Instructions for the task: Each line from the one containing "Kontakt (92, 34)" through the final line below must be reproduced exactly, and no others.

┏━━

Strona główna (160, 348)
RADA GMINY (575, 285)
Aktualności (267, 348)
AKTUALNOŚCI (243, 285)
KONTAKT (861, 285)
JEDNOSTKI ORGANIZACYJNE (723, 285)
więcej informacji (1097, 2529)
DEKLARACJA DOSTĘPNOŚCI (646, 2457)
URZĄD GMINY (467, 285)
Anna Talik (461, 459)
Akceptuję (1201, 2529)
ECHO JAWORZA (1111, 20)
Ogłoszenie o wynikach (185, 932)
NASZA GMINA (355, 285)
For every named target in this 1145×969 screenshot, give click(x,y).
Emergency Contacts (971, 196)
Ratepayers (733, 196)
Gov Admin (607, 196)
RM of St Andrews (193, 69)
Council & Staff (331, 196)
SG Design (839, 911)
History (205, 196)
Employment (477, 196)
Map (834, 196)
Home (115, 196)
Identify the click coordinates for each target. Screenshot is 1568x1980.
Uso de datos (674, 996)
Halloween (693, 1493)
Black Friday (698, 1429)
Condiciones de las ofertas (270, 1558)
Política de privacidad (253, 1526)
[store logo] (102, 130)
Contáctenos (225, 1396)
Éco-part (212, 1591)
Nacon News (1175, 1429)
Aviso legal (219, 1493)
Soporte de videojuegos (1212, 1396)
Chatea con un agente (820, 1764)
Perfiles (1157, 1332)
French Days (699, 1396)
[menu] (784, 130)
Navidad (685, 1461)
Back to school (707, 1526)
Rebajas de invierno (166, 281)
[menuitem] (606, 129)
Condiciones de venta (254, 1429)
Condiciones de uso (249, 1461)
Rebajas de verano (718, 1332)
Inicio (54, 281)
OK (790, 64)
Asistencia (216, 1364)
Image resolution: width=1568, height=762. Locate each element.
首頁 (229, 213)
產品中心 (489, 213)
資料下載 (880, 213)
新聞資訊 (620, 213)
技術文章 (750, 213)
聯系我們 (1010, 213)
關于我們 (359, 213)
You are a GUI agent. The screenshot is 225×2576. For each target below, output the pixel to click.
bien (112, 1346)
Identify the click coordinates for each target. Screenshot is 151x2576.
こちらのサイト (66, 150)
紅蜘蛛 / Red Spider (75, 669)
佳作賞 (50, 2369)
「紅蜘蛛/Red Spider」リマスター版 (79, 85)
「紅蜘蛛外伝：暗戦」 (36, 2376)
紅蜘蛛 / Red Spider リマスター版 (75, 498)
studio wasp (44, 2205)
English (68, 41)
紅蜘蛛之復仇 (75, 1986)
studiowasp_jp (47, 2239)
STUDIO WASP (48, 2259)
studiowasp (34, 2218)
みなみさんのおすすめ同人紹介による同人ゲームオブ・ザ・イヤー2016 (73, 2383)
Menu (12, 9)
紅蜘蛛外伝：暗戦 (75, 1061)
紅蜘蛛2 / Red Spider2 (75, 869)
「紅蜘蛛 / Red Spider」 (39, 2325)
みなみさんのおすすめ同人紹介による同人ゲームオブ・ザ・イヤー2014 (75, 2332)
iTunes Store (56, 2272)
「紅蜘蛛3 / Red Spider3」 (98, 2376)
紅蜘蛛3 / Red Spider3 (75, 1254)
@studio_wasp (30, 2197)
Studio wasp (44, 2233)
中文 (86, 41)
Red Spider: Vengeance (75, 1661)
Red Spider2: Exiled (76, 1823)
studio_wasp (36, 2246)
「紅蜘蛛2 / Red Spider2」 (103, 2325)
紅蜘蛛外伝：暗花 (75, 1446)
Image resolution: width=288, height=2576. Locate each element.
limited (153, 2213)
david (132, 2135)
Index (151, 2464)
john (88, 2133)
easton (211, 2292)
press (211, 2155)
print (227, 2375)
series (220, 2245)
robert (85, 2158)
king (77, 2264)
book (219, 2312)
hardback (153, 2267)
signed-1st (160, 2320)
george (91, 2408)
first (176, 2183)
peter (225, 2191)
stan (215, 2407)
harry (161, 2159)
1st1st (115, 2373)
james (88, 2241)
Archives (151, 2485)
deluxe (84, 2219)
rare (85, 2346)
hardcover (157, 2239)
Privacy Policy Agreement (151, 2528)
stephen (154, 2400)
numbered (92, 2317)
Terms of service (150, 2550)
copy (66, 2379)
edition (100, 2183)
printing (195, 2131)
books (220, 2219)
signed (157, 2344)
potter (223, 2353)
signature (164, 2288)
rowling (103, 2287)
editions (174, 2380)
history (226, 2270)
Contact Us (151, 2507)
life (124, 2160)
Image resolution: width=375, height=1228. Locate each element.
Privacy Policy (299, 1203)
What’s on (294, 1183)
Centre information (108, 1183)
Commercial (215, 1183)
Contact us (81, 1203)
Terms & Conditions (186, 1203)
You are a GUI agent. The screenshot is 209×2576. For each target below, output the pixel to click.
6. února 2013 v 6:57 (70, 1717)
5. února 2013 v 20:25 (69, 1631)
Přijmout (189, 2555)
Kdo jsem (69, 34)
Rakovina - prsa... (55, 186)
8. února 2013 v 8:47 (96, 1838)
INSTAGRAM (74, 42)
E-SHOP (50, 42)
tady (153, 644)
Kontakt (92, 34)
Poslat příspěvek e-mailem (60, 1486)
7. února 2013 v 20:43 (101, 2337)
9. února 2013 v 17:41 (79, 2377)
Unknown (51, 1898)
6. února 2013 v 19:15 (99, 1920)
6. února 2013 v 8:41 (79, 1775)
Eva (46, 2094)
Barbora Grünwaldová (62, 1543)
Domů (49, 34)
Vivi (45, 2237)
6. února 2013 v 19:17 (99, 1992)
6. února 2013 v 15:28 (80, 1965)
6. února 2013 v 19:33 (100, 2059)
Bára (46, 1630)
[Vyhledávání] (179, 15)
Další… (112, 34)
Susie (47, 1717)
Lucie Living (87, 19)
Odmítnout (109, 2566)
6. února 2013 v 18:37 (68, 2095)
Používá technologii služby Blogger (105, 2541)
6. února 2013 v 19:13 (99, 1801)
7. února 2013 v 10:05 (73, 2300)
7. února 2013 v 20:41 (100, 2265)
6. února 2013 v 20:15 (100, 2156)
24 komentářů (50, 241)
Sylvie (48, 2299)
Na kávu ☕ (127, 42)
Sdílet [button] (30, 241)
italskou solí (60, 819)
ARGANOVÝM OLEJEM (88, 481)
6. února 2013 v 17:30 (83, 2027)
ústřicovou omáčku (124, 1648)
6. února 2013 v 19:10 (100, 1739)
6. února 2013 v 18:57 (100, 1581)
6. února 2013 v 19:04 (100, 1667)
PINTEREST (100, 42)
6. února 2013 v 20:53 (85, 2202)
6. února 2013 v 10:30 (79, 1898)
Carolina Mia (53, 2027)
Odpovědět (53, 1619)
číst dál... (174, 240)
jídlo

┗━━

Output below:
Kontakt (92, 34)
Poslat příspěvek e-mailem (60, 1486)
7. února 2013 v 20:43 (101, 2337)
9. února 2013 v 17:41 (79, 2377)
Unknown (51, 1898)
6. února 2013 v 19:15 (99, 1920)
6. února 2013 v 8:41 (79, 1775)
Eva (46, 2094)
Barbora Grünwaldová (62, 1543)
Domů (49, 34)
Vivi (45, 2237)
6. února 2013 v 19:17 (99, 1992)
6. února 2013 v 15:28 (80, 1965)
6. února 2013 v 19:33 (100, 2059)
Bára (46, 1630)
[Vyhledávání] (179, 15)
Další… (112, 34)
Susie (47, 1717)
Lucie Living (87, 19)
Odmítnout (109, 2566)
6. února 2013 v 18:37 (68, 2095)
Používá technologii služby Blogger (105, 2541)
6. února 2013 v 19:13 (99, 1801)
7. února 2013 v 10:05 (73, 2300)
7. února 2013 v 20:41 (100, 2265)
6. února 2013 v 20:15 (100, 2156)
24 komentářů (50, 241)
Sylvie (48, 2299)
Na kávu ☕ (127, 42)
Sdílet [button] (30, 241)
italskou solí (60, 819)
ARGANOVÝM OLEJEM (88, 481)
6. února 2013 v 17:30 (83, 2027)
ústřicovou omáčku (124, 1648)
6. února 2013 v 19:10 (100, 1739)
6. února 2013 v 18:57 (100, 1581)
6. února 2013 v 19:04 (100, 1667)
PINTEREST (100, 42)
6. února 2013 v 20:53 (85, 2202)
6. února 2013 v 10:30 (79, 1898)
Carolina Mia (53, 2027)
Odpovědět (53, 1619)
číst dál... (174, 240)
jídlo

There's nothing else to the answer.